▶ [EXERCISE OBJECTIVE]:
Look through the data that follows and say how many of its lines contain "Enmienda", giving the number only.

[Page-level text extractions]
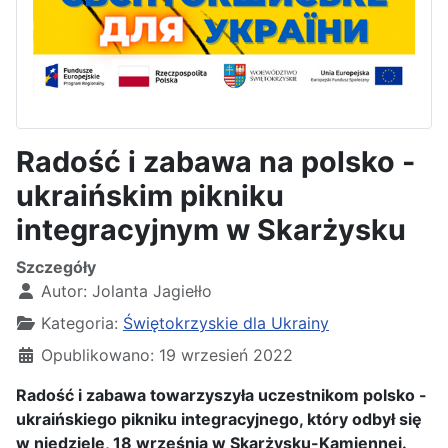
Radość i zabawa na polsko -
ukraińskim pikniku
integracyjnym w Skarżysku
Szczegóły
Autor:
Jolanta Jagiełło
Kategoria:
Świętokrzyskie dla Ukrainy
Opublikowano: 19 wrzesień 2022
Radość i zabawa towarzyszyła uczestnikom polsko -
ukraińskiego pikniku integracyjnego, który odbył się
w niedzielę, 18 września w Skarżysku-Kamiennej.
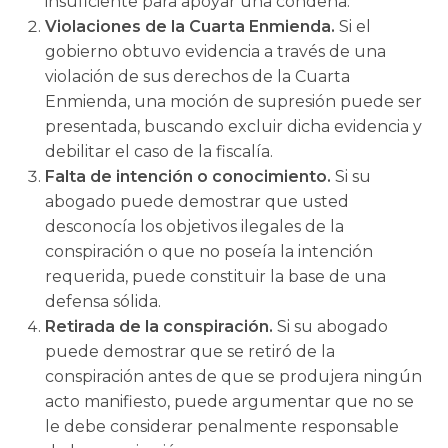
insuficiente para apoyar una condena.
Violaciones de la Cuarta Enmienda.
Si el
gobierno obtuvo evidencia a través de una
violación de sus derechos de la Cuarta
Enmienda, una moción de supresión puede ser
presentada, buscando excluir dicha evidencia y
debilitar el caso de la fiscalía.
Falta de intención o conocimiento.
Si su
abogado puede demostrar que usted
desconocía los objetivos ilegales de la
conspiración o que no poseía la intención
requerida, puede constituir la base de una
defensa sólida.
Retirada de la conspiración.
Si su abogado
puede demostrar que se retiró de la
conspiración antes de que se produjera ningún
acto manifiesto, puede argumentar que no se
le debe considerar penalmente responsable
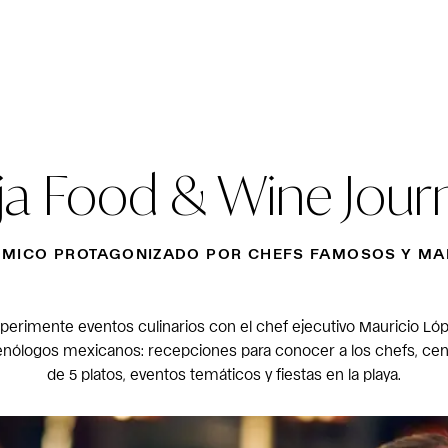
ja Food & Wine Jour
ÓMICO PROTAGONIZADO POR CHEFS FAMOSOS Y MAE
perimente eventos culinarios con el chef ejecutivo Mauricio Ló
enólogos mexicanos: recepciones para conocer a los chefs, ce
de 5 platos, eventos temáticos y fiestas en la playa.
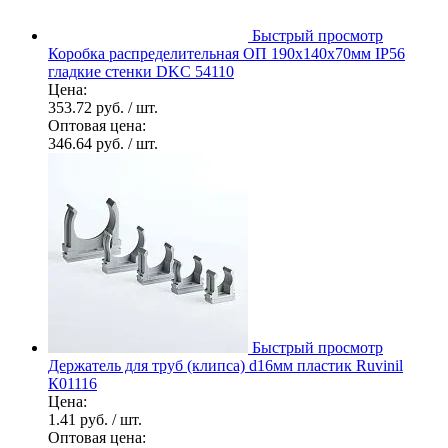
Быстрый просмотр
Коробка распределительная ОП 190х140х70мм IP56
гладкие стенки DKC 54110
Цена:
353.72 руб.
/ шт.
Оптовая цена:
346.64 руб.
/ шт.
Быстрый просмотр
Держатель для труб (клипса) d16мм пластик Ruvinil
К01116
Цена:
1.41 руб.
/ шт.
Оптовая цена:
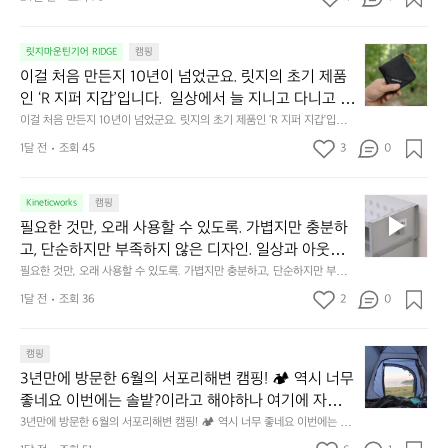
캠
에
서
😌
의
☺️
이
릿지마운틴기어 RIDGE
캠핑
휴
미
걸
이걸 처음 만든지 10년이 넘었군요. 릿지의 초기 제품
식
니
처
에
미
인 ‘R 지퍼 지갑’입니다.  일상에서 늘 지니고 다니고 싶
음
서
니
어지는 물건에는 크기, 무게, 형태, 색감 사이의 아주 미
이걸 처음 만든지 10년이 넘었군요. 릿지의 초기 제품인 ‘R 지퍼 지갑’입니
만
도
멀
다.  일상에서 늘 지니고 다니고 싶어지는 물건에는 크기, 무게, 형태, 색감
묘한 밸런스가 존재합니다.  예를 들자면 일에 집중하
든
1달 전
조회 45
3
0
이
 사이의 아주 미묘한 밸런스가 존재합니다.  예를 들자면 일에 집중하느라 책
👌🏼
느라 책상 위 가장자리에 대충 걸쳐 놓아도 시야에 걸
지
상 위 가장자리에 대충 걸쳐 놓아도 시야에 걸리적거리지 않는 것. R 지퍼 지
동
갑은 바로 그 위화감 없는 균형감에서 출발했습니다.  그중에서도 슬림함에
1
리적거리지 않는 것. R 지퍼 지갑은 바로 그 위화감 없
중
 철저히 집착했습니다. 튼튼한 내구도와 넉넉한 수납력을 해치치 않는 선에
필
0
Kineticworks
캠핑
는 균형감에서 출발했습니다.  그중에서도 슬림함에 철
인
서, 가장 가볍고 얇게 설계했습니다.  이 디자인과 사용감은, 꼭 직접 손으로
요
년
필요한 것만, 오래 사용할 수 있도록. 가볍지만 충분하
차
저히 집착했습니다. 튼튼한 내구도와 넉넉한 수납력을
 만져보며 경험해 보시기를 바랍니다.
한
이
안
고, 단순하지만 부족하지 않은 디자인. 일상과 아웃도
 해치치 않는 선에서, 가장 가볍고 얇게 설계했습니다. 
것
넘
에
어의 경계를 자연스럽게 이어주는 RIDGE MOUNTAIN 
필요한 것만, 오래 사용할 수 있도록. 가볍지만 충분하고, 단순하지만 부족하
 이 디자인과 사용감은, 꼭 직접 손으로 만져보며 경험
만,
었
서
지 않은 디자인. 일상과 아웃도어의 경계를 자연스럽게 이어주는 RIDGE M
GEAR. 키네틱웍스에서 만나보세요.
해 보시기를 바랍니다.
오
군
1달 전
조회 36
2
0
OUNTAIN GEAR. 키네틱웍스에서 만나보세요.
도
래
요.
누
사
릿
구
3
용
캠핑
지
나
년
할
의
3년만에 방문한 6월의 서포리해변 캠핑! 🏕 역시 너무 
잠
만
수
초
에
좋네요 이번에는 솔밭?이라고 해야하나 여기에 자리를 
에
있
기
들
잡았는데 정말 시원하고 경치도 좋네요  서해치고 물도 
3년만에 방문한 6월의 서포리해변 캠핑! 🏕 역시 너무 좋네요 이번에는 솔
방
도
제
기
밭?이라고 해야하나 여기에 자리를 잡았는데 정말 시원하고 경치도 좋네요 
맑은편, 아이들도 놀기 좋고 1박 2일은 넘 짧게 느껴지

▶ [SOLUTION FOR THIS PROBLEM]:
2